According to self-reported times on Parts 1 and 2 of this assignment from a previous offering:

  • 25% of students spent <= 5 hours.
  • 50% of students spent <= 6 hours.
  • 75% of students spent <= 8 hours.

Setup

Use a CS 240 computing environment. The shell you build might work on similar (macOS, Linux) platforms with your own implementation of command_parse (no guarantees!), but it must work on our platforms for grading.

Get your repository with cs240 start concurrency.

Your starter repository contains the following files:

  • Makefile: recipe for building the shell.
  • soln_command.a, soln_command.h: provided command-parsing library (or use yours from Pointers).
  • joblist.c, joblist.h: provided data structure for managing background jobs.
  • shell.c: you will implement the main shell logic in this file.
  • terminal.c, terminal.h: provided library for simple terminal control (needed for extra fun extensions only).

Compiling and running your shell

Compile the shell with make to produce an executable called shell.bin.

Run the shell with: ./shell.bin. Exit the shell by typing Control-d (or exit, once you have implemented it). Remove all compiled files (including the executable, if you want to recompile from scratch) with make clean.

Tasks

Implement the shell in parts. Complete and test each part before reading or starting the next.

  1. Required support for basic built-in commands and foreground jobs.
  2. Required support for basic background jobs.

If you would like to implement optional extensions (for your own learning, not for any extra credit), see Part 3 (job management) and Part 4 (extensions) from a previous offering here.

Grading considers design, documentation, style, memory safety, and correctness.

Preparatory Exercises

  1. Complete the lab activities on processes and bash before starting this assignment.

  2. Read Part 1.

  3. What is the difference between a built-in command and an executable command?

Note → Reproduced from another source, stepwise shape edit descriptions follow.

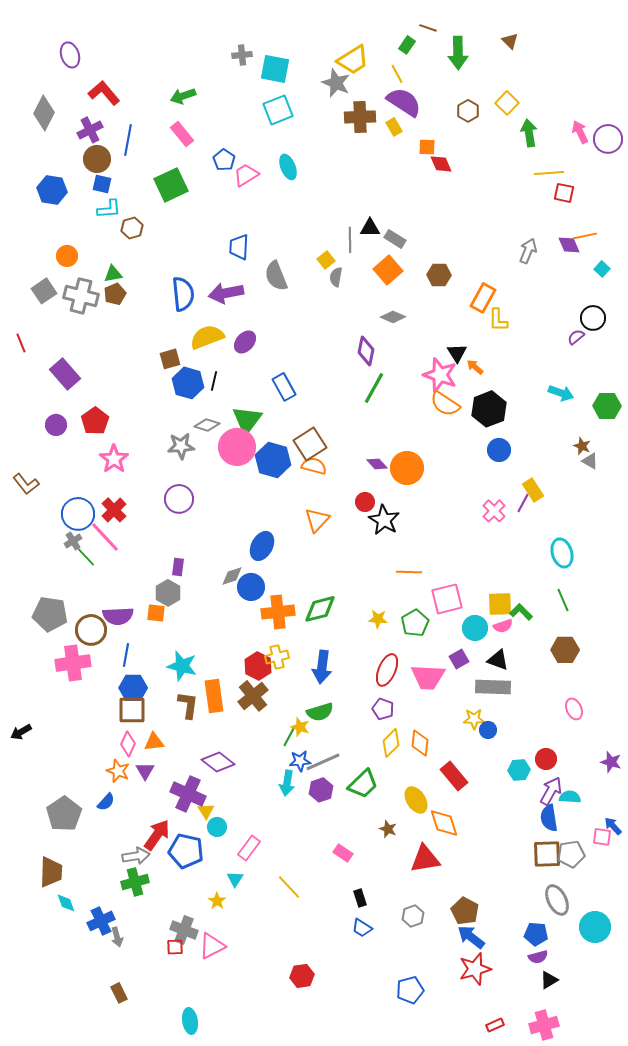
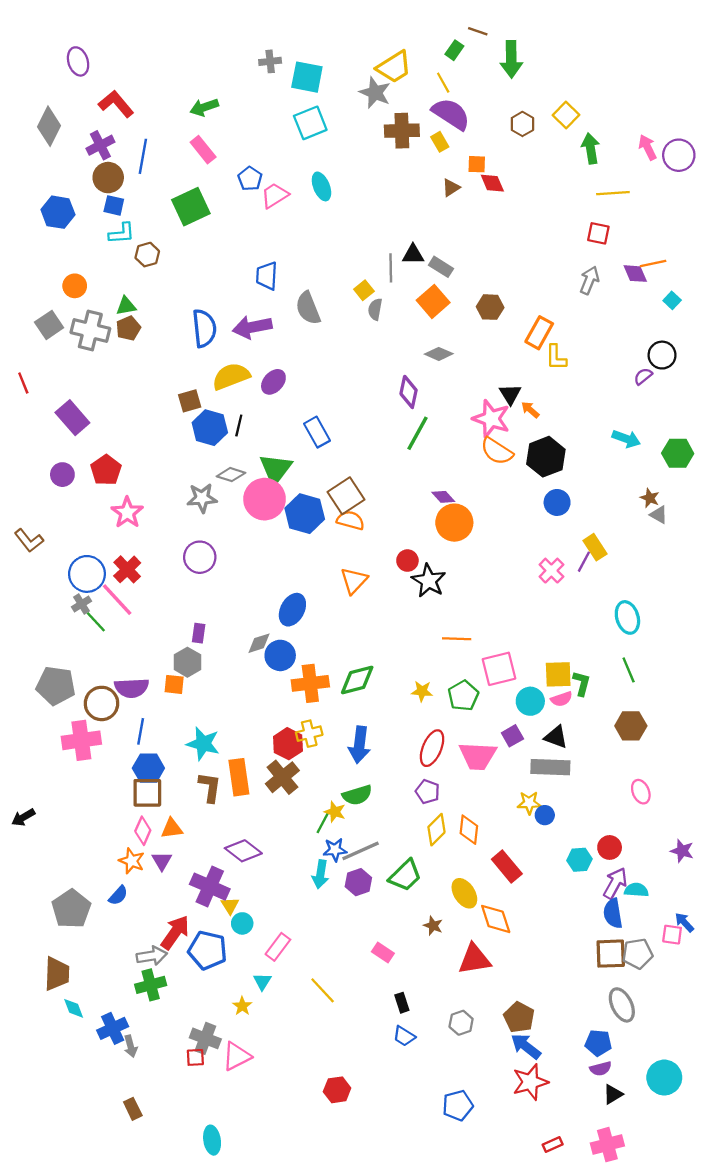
brown triangle: (510, 41) -> (451, 188), moved, turned 42
red square: (564, 193) -> (598, 233), moved
purple diamond: (377, 464) -> (443, 497), moved
green L-shape: (521, 612) -> (582, 683), turned 60
cyan circle: (595, 927) -> (664, 1078), moved

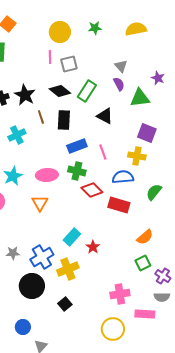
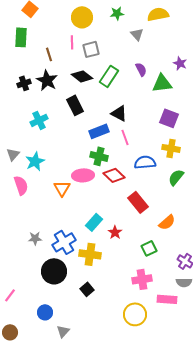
gray triangle: (121, 66) -> (137, 34), moved
black triangle: (105, 116) -> (119, 113), moved
brown line: (41, 117) -> (49, 54), moved
black rectangle: (64, 120) -> (75, 105), moved, turned -30
yellow cross: (137, 156) -> (171, 148), moved
pink ellipse: (47, 175) -> (83, 175), moved
red rectangle: (119, 205) -> (138, 202), moved, turned 35
green square: (143, 263) -> (149, 248), moved
yellow cross: (68, 269) -> (90, 254), turned 30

  4. Before starting implementation of each part of the shell, try out the specified feature in bash (the shell you use in the course computing environments). Keep in mind that bash is a much more complex shell than what you will implement, but the basic behavior of the features described below is the same.

Part 1: Basic builtin commands and foreground commands

In this part, you implement support for basic builtin shell commands and support for running arbitrary executable programs in the foreground. Each feature is described with two parts:

  • The declarative specification describes the required behavior that you must implement: “The shell does X.”
  • The imperative implementation guide recommends code structure and relevant library functions or system calls: “Call Y with Z. Documentation: …”

Test out any of these features in bash to understand expected behavior.

Shell Loop and Command Dispatch

Specification

At the top-level the shell is a loop that repeatedly:

  1. Prints a prompt (e.g., ->).
  2. Reads and parses a command entered at the prompt.
  3. Runs that command.

The stencil code is set up to have this basic structure, though it is not a memory-safe implementation (you will need to insert calls that free data in order to eliminate memory issues).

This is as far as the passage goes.